--- GIVEN DATA Enclosed Below ---

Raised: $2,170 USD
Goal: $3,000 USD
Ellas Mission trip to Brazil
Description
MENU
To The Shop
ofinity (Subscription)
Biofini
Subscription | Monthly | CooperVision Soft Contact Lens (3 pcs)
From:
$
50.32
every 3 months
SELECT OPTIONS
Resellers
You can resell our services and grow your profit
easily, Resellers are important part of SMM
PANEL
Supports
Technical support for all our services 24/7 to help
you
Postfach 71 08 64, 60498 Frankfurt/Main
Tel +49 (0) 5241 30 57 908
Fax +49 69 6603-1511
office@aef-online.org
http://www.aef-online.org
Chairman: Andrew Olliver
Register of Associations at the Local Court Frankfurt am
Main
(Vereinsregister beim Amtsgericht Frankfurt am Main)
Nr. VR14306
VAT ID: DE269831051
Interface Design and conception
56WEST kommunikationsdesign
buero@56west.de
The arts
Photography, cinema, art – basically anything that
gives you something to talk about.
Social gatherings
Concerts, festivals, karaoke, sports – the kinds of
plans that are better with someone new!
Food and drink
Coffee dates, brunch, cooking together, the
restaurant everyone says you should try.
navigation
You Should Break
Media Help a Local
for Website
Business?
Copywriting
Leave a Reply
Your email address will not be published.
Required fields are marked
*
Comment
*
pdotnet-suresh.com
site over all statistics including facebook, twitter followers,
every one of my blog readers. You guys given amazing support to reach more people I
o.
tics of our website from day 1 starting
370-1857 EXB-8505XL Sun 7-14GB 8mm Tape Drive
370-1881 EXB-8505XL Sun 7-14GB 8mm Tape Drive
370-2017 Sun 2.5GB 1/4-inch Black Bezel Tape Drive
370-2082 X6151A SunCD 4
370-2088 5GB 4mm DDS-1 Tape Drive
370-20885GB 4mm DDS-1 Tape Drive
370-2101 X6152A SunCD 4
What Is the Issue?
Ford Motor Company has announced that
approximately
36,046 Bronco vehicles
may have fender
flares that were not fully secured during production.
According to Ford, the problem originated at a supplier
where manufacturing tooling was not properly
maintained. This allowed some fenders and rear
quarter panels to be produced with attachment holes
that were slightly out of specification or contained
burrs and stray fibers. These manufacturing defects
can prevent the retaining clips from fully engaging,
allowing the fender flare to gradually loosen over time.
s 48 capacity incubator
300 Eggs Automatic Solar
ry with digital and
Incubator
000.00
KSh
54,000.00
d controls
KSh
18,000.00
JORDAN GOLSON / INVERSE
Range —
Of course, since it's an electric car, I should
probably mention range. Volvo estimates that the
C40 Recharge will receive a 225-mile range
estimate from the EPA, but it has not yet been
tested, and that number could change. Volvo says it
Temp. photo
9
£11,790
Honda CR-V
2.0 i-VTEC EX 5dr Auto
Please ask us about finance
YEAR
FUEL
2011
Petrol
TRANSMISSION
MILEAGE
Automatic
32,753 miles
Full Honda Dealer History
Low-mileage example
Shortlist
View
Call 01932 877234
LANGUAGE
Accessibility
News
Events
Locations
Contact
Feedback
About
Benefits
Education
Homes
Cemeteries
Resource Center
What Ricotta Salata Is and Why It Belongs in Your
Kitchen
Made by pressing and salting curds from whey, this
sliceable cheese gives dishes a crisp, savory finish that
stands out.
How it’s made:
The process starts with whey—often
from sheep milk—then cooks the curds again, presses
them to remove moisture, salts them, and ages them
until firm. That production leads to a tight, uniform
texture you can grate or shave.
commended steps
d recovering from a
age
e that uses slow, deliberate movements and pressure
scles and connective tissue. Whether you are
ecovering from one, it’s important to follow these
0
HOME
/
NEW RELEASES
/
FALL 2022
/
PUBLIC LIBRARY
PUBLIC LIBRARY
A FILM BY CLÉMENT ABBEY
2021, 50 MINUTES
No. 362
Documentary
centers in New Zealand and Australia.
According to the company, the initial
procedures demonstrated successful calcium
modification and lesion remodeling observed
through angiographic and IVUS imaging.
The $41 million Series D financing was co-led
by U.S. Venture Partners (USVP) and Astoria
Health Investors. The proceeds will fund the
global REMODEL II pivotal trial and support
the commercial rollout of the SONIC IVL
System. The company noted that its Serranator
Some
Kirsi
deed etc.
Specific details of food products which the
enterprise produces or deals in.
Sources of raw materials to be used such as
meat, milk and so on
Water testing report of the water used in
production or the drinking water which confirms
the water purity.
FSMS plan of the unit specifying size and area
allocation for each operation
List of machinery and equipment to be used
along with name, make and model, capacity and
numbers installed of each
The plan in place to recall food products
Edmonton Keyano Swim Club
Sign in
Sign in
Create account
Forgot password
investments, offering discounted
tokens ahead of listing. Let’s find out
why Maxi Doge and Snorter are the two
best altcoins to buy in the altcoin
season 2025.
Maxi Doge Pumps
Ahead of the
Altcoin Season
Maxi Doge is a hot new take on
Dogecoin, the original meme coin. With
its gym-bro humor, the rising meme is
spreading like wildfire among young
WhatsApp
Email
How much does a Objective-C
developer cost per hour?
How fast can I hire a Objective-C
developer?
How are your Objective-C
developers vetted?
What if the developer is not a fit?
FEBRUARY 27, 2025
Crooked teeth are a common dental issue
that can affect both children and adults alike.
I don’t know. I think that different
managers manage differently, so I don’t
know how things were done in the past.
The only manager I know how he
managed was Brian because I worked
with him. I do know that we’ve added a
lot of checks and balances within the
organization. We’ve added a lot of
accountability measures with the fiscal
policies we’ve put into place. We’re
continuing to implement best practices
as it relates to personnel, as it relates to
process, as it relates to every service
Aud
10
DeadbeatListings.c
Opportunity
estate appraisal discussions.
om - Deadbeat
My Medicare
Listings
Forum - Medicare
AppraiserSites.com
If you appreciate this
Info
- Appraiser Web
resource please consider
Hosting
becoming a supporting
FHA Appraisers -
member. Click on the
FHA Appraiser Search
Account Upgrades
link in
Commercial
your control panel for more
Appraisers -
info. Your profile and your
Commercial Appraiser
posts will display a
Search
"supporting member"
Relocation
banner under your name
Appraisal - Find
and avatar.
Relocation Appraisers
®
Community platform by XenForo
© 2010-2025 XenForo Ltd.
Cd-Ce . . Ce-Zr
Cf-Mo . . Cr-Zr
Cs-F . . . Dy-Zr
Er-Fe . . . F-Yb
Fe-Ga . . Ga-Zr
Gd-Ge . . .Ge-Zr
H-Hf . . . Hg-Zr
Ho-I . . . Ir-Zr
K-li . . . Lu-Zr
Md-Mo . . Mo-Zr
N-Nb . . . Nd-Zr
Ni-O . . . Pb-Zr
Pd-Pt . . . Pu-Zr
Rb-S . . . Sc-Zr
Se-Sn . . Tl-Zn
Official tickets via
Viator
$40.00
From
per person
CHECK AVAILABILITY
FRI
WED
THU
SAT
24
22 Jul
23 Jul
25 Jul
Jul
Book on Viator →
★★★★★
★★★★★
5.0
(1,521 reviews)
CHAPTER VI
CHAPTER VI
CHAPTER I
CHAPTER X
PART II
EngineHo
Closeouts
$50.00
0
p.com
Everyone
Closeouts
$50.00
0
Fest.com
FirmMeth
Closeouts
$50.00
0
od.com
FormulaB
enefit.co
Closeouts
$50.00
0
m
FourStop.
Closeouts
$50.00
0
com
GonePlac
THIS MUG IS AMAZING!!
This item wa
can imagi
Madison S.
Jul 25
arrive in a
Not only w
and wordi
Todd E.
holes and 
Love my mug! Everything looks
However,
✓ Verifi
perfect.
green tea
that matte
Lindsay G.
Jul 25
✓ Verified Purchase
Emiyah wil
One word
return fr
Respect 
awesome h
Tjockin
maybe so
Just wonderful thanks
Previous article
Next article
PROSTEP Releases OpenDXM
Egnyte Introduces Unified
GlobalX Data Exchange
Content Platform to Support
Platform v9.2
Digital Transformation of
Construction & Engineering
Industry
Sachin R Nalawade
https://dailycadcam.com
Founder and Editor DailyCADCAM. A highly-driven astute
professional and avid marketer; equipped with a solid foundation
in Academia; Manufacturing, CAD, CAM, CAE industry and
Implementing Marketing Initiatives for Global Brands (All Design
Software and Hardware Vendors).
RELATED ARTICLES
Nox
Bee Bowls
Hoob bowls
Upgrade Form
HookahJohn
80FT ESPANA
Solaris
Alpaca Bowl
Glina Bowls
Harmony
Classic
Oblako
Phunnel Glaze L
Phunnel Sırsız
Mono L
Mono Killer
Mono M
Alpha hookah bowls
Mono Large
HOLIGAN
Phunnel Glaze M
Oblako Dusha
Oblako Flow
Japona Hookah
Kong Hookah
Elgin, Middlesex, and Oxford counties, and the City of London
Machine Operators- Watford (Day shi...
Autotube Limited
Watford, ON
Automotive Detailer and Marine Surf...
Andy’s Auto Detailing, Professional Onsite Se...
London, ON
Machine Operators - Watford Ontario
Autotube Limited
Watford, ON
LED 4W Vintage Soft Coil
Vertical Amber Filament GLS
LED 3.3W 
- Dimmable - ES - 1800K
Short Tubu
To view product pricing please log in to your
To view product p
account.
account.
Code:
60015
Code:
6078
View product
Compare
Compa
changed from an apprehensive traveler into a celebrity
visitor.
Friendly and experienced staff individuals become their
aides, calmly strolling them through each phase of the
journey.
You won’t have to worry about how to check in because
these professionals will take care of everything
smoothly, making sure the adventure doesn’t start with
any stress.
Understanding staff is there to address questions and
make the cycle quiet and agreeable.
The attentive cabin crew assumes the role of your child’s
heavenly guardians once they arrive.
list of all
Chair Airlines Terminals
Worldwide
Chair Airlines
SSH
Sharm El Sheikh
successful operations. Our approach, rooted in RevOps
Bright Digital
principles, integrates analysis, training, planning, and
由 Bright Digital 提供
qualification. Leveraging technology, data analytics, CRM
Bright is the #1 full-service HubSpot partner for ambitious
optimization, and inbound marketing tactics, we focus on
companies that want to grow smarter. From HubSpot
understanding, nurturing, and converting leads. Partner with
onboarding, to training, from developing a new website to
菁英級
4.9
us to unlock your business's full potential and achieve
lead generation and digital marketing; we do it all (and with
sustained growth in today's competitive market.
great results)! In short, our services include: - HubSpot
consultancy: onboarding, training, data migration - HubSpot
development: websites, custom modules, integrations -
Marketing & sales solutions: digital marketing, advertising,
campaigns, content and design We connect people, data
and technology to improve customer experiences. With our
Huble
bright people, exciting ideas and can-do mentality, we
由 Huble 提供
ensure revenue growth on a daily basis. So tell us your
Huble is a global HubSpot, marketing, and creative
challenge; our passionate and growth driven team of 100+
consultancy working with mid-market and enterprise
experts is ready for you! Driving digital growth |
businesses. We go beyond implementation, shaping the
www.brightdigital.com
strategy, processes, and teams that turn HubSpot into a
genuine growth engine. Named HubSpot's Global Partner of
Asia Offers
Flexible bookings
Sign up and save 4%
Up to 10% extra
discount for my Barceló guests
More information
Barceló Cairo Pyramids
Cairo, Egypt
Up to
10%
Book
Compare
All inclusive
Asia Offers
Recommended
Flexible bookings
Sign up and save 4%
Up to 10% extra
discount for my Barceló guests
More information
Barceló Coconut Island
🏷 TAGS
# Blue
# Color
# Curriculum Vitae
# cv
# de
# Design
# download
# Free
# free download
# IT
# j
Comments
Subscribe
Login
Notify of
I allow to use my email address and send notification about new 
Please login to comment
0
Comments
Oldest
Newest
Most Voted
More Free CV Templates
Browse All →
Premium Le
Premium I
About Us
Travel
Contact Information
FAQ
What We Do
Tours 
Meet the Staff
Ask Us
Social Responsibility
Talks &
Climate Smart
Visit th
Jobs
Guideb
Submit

--- End of Enclosed GIVEN DATA ---

> [REQUIREMENT] Set down the lines above as they stand, starting with the first line and ending with the line that contains "http://www.aef-online.org".

> [WRITTEN RESPONSE]
Raised: $2,170 USD
Goal: $3,000 USD
Ellas Mission trip to Brazil
Description
MENU
To The Shop
ofinity (Subscription)
Biofini
Subscription | Monthly | CooperVision Soft Contact Lens (3 pcs)
From:
$
50.32
every 3 months
SELECT OPTIONS
Resellers
You can resell our services and grow your profit
easily, Resellers are important part of SMM
PANEL
Supports
Technical support for all our services 24/7 to help
you
Postfach 71 08 64, 60498 Frankfurt/Main
Tel +49 (0) 5241 30 57 908
Fax +49 69 6603-1511
office@aef-online.org
http://www.aef-online.org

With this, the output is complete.